[Page layout parsing data]
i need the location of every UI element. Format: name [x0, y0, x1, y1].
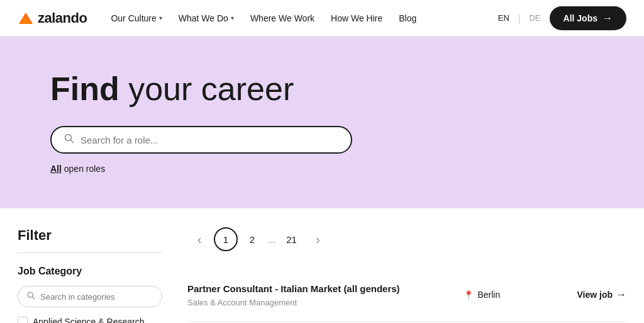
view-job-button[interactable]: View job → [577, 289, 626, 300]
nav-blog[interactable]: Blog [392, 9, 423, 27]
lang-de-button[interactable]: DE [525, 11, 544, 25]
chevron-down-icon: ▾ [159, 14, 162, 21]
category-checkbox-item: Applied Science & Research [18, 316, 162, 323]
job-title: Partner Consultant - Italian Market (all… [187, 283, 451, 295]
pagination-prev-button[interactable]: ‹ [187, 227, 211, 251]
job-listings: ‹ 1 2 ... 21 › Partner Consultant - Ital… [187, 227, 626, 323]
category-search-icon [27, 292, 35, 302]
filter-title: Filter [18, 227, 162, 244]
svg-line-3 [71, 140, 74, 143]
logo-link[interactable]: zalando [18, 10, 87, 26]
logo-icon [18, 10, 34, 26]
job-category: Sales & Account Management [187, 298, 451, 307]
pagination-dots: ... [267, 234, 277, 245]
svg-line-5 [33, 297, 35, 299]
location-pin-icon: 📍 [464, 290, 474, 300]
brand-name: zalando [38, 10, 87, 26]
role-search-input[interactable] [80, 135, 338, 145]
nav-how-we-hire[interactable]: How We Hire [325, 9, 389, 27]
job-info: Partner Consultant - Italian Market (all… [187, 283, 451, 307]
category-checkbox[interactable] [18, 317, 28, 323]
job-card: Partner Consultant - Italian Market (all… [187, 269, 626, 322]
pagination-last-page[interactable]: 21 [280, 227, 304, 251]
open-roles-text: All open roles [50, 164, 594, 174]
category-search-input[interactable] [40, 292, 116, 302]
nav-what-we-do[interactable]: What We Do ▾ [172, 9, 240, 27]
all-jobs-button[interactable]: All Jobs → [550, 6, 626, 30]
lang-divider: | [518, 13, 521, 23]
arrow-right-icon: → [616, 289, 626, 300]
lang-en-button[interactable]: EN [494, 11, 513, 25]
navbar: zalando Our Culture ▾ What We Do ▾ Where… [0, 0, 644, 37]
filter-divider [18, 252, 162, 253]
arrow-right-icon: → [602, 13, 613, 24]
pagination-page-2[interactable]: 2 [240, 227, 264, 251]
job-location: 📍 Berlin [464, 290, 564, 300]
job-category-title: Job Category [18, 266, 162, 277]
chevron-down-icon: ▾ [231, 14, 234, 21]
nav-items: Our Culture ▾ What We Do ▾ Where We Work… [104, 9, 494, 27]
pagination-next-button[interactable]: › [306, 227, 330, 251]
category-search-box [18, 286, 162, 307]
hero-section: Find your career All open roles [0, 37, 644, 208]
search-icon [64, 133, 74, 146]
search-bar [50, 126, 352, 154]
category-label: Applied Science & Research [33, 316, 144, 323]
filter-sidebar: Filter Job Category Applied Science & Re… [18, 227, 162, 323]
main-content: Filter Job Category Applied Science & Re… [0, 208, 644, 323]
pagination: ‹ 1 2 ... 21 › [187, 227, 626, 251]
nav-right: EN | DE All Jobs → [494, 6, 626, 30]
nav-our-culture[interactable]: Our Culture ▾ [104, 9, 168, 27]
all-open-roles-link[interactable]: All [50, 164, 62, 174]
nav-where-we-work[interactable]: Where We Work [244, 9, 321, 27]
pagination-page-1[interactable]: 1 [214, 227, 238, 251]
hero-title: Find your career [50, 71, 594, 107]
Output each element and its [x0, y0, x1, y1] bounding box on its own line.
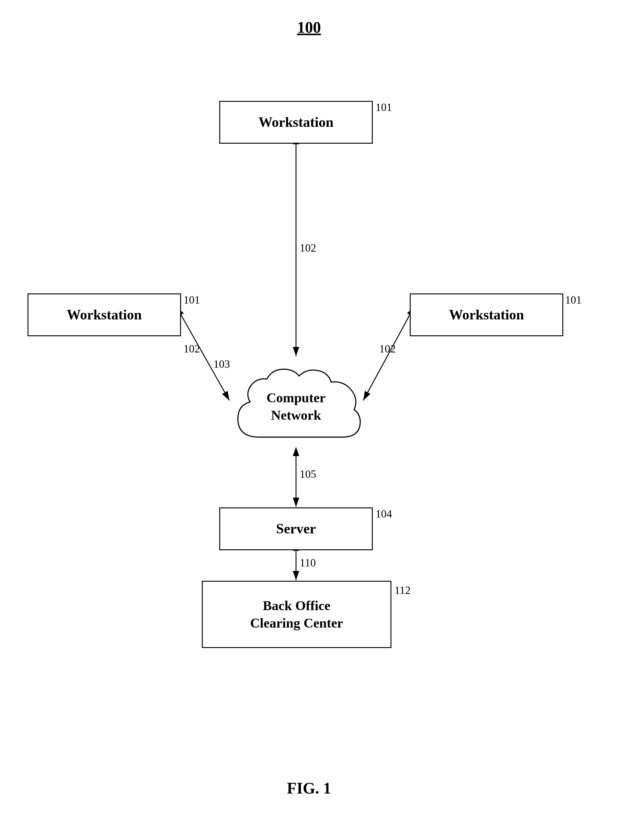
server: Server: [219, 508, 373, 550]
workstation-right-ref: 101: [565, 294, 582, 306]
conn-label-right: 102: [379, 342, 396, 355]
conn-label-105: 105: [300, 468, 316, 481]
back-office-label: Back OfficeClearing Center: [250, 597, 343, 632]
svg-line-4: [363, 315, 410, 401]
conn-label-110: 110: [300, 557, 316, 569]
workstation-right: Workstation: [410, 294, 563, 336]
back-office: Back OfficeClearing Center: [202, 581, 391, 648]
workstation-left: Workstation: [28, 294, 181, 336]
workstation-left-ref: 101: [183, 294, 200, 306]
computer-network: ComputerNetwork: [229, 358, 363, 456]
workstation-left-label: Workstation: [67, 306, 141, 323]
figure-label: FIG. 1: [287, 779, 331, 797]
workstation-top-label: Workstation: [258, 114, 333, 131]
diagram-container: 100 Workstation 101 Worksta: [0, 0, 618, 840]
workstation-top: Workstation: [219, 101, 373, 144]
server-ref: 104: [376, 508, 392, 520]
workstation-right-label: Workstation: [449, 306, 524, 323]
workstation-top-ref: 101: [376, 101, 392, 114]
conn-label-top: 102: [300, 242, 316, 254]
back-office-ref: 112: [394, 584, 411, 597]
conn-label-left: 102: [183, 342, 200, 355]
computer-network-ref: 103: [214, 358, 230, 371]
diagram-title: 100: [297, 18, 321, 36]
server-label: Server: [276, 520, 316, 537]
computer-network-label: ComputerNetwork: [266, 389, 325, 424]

# ABOUT THIS EXERCISE:
How many lines of the data contain the word "your"? Answer with the number alone.

# SOLUTION TO THE PROBLEM:
2